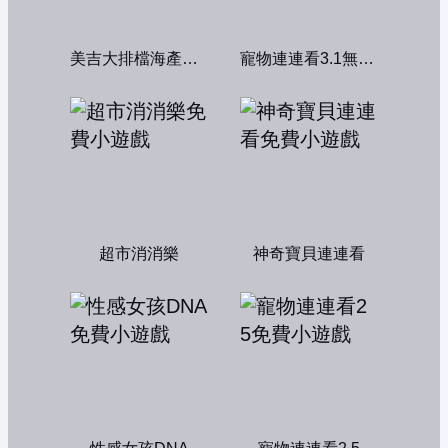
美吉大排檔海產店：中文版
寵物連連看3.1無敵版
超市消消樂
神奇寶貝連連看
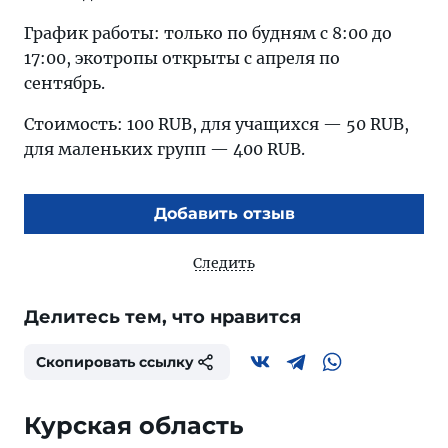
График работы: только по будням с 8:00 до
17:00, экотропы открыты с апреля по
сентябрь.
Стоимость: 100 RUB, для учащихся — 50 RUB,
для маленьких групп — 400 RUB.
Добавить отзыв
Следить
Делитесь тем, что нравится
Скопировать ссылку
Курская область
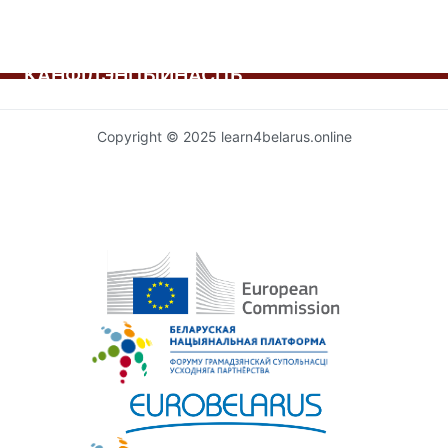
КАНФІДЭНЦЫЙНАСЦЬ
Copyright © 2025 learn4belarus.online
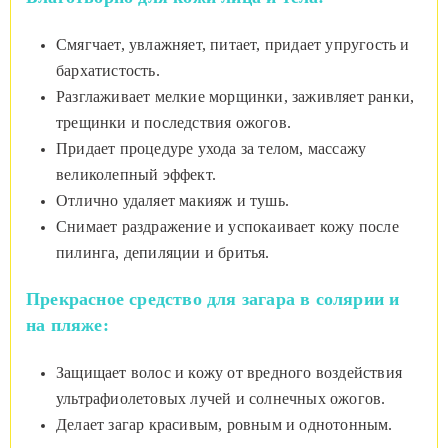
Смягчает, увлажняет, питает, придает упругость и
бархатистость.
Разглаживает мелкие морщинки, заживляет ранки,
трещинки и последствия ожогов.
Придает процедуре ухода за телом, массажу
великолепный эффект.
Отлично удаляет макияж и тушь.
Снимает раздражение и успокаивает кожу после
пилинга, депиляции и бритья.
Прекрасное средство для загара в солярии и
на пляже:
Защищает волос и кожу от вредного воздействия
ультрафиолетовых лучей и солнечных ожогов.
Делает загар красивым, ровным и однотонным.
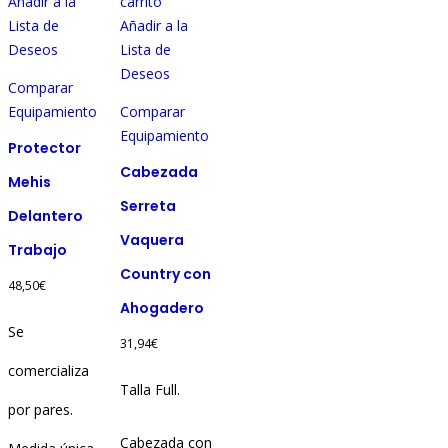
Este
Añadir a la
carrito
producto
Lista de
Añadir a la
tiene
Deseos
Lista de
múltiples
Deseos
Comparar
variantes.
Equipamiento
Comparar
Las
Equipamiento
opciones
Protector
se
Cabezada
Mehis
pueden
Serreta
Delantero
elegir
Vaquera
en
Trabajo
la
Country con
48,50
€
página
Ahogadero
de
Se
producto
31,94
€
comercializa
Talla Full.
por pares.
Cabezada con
**********
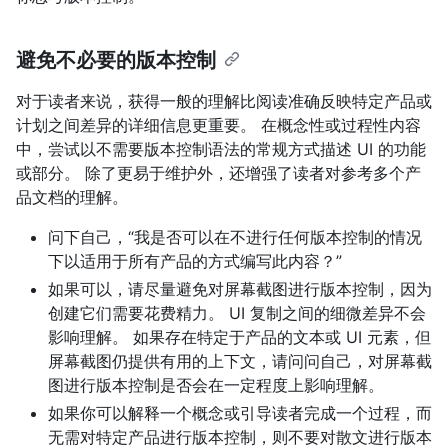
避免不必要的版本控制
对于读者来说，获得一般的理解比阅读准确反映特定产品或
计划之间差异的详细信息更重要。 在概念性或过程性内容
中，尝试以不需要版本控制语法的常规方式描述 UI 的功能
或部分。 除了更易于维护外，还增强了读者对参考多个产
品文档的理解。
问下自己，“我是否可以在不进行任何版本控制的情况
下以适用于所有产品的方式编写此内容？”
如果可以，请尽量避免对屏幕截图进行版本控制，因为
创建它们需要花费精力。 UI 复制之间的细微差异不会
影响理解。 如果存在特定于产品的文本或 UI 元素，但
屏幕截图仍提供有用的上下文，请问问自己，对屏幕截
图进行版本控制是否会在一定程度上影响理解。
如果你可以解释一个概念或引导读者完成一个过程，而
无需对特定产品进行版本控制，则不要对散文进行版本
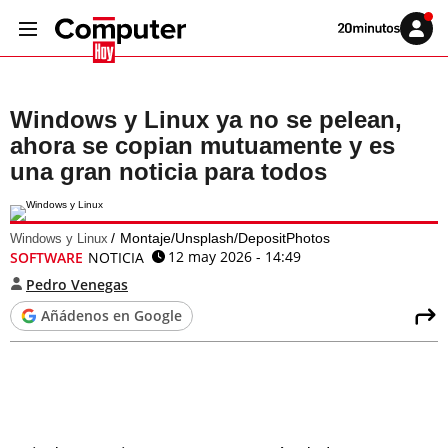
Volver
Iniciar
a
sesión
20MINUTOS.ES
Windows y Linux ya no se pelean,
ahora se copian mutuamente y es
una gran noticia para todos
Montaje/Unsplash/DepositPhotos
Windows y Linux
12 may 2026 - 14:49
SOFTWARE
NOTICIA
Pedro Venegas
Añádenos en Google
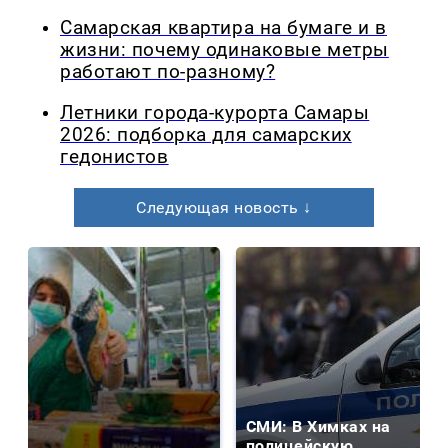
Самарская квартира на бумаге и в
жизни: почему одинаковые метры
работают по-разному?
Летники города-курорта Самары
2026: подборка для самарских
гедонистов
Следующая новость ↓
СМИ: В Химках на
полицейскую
**********
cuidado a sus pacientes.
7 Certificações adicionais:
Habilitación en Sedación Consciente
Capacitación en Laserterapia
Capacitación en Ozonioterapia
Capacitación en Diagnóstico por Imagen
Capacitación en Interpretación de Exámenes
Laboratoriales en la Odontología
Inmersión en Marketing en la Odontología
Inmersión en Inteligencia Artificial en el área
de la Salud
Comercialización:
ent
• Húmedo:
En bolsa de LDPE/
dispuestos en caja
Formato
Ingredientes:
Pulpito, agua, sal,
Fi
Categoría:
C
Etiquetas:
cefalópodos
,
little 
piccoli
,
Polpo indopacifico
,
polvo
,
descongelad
**********
**GOAL OF THE EXERCISE**
Lines from the one above containing "美吉大排檔海產店：中文版" down to the one containing "Cabezada con" should be transcribed exactly, with both ends kept and no pictures.

**TASK OUTPUT**
美吉大排檔海產店：中文版
寵物連連看3.1無敵版
超市消消樂
神奇寶貝連連看
График работы: только по будням с 8:00 до
17:00, экотропы открыты с апреля по
сентябрь.
Стоимость: 100 RUB, для учащихся — 50 RUB,
для маленьких групп — 400 RUB.
Добавить отзыв
Следить
Делитесь тем, что нравится
Скопировать ссылку
Курская область
КАНФІДЭНЦЫЙНАСЦЬ
Copyright © 2025 learn4belarus.online
Смягчает, увлажняет, питает, придает упругость и
бархатистость.
Разглаживает мелкие морщинки, заживляет ранки,
трещинки и последствия ожогов.
Придает процедуре ухода за телом, массажу
великолепный эффект.
Отлично удаляет макияж и тушь.
Снимает раздражение и успокаивает кожу после
пилинга, депиляции и бритья.
Прекрасное средство для загара в солярии и
на пляже:
Защищает волос и кожу от вредного воздействия
ультрафиолетовых лучей и солнечных ожогов.
Делает загар красивым, ровным и однотонным.
Este
Añadir a la
carrito
producto
Lista de
Añadir a la
tiene
Deseos
Lista de
múltiples
Deseos
Comparar
variantes.
Equipamiento
Comparar
Las
Equipamiento
opciones
Protector
se
Cabezada
Mehis
pueden
Serreta
Delantero
elegir
Vaquera
en
Trabajo
la
Country con
48,50
€
página
Ahogadero
de
Se
producto
31,94
€
comercializa
Talla Full.
por pares.
Cabezada con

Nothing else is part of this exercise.